4.     Severability.   Any term or provision of this Letter Agreement which is held invalid or unenforceable in any jurisdiction shall, as to such jurisdiction, be ineffective to the extent of such invalidity or unenforceability without rendering invalid or unenforceable the remaining terms and provisions of this Letter Agreement or affecting the validity or enforceability of any of the terms or provisions of this Letter Agreement in any other jurisdiction.
5.     Enurement.   This Letter Agreement shall be binding upon and enure to the benefit of your heirs, administrators, executors and legal representatives and shall be binding upon and enure to the benefit of NUCRYST and its subsidiaries. You shall not assign any of your rights and/or obligations under this Letter Agreement.
6.     Waiver.   A waiver by either party of any of the terms or conditions of this Letter Agreement shall not be deemed or construed to be a waiver of such term or condition for the future, or of any subsequent breach thereof.
7.     Entire Agreement.   Except as amended herein, all other Terms of Employment shall continue in full force and effect including, without limitation, the employee confidentiality agreement signed by you in favour of NUCRYST.
8.     Modification.   This Letter Agreement may not be amended, modified, changed or discharged in any respect except as agreed in writing and signed by both parties.
9.     Governing Law.   This Letter Agreement shall be governed by and construed in accordance with the laws of the Province of Alberta. Both parties hereby submit to the exclusive jurisdiction of the Courts of the Province of Alberta.

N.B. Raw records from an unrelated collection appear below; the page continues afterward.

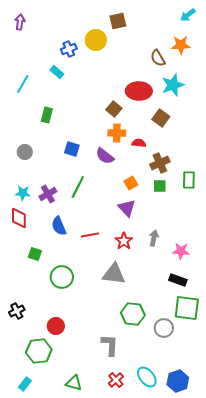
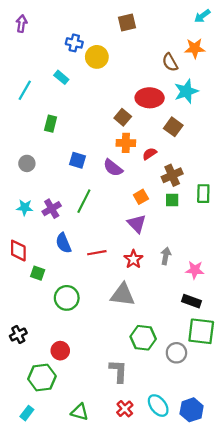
yellow circle: (96, 40) -> (97, 57), moved
blue cross: (69, 49) -> (74, 43), moved, turned 35
red semicircle: (139, 143) -> (150, 154), turned -40
red diamond: (19, 218) -> (18, 251), moved

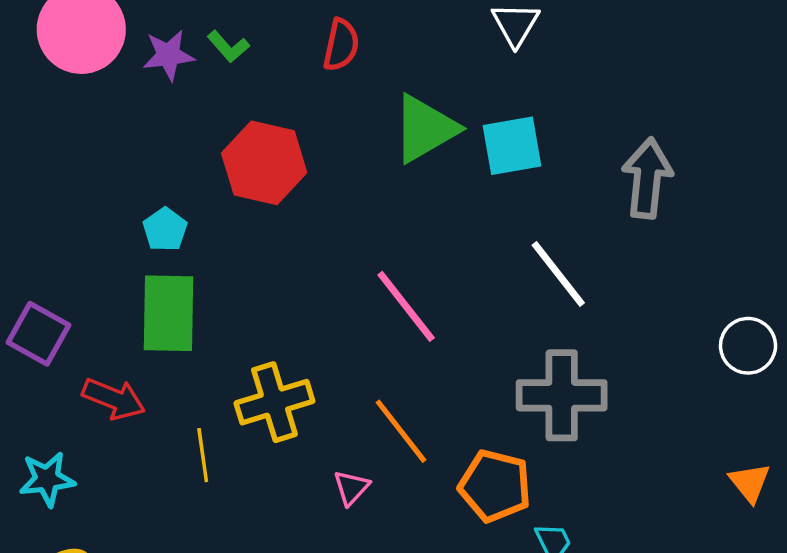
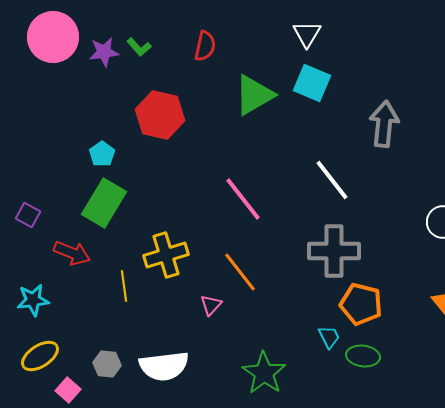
cyan square: (512, 146) -> (312, 83), moved, turned 33
green rectangle: (168, 313) -> (104, 203), turned 30
purple square: (39, 334) -> (28, 215), size x0.7
orange pentagon: (495, 486) -> (361, 304), moved

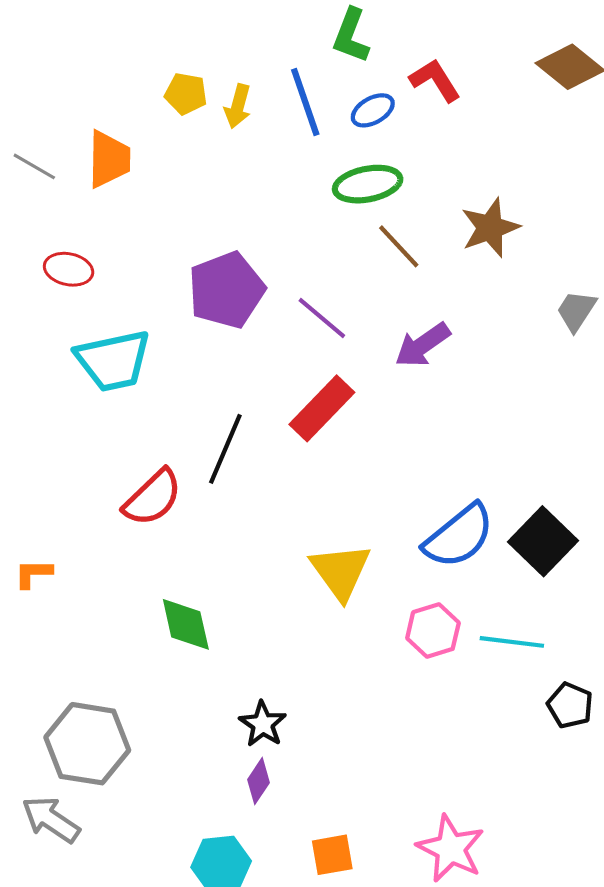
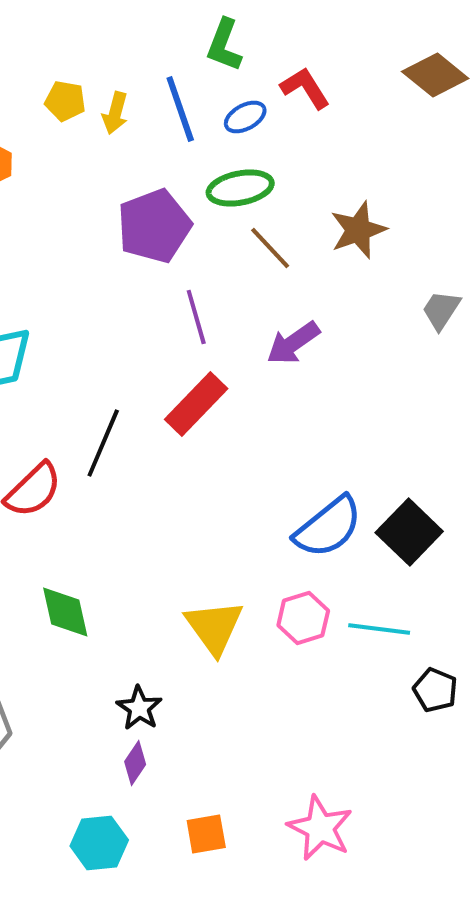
purple pentagon: (226, 290) -> (154, 226), moved
purple line: (322, 318) -> (196, 317), turned 34
yellow triangle: (341, 571) -> (214, 627), moved

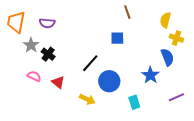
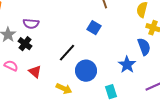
purple semicircle: (47, 23) -> (31, 24), moved
blue square: (117, 38) -> (94, 28), turned 32

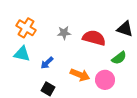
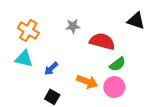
black triangle: (125, 29) -> (136, 21), moved
gray star: (64, 33) -> (73, 26), moved
green semicircle: (119, 58) -> (117, 64), moved

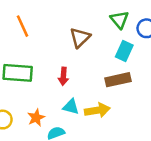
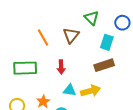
green triangle: (119, 20) -> (92, 18), moved
orange line: (23, 26) -> (43, 37), moved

10.     Independent Legal Advice.   You declare and represent that you have carefully read and fully understand the terms and provisions of this Letter Agreement, that you have been given the opportunity to obtain independent legal advice about it by a lawyer of your own choosing, and that you knowingly and voluntarily accept the terms of this Letter Agreement.
This Letter Agreement shall be considered properly executed by any party if executed and transmitted by facsimile to the other party. Any party sending a facsimile transmission as herein provided shall promptly forward an originally executed copy of the Letter Agreement by delivery to the other party.
If you accept the terms of this Letter Agreement, please execute the duplicate copy of this Letter Agreement and deliver it back to me.
Sincerely,
         
NUCRYST Pharmaceuticals Corp.
 
   
Per: /s/ Thomas E. Gardner      
Thomas E. Gardner     
President & CEO Chairman of the Board     
 
The foregoing is hereby agreed to this 16th day of November, 2007.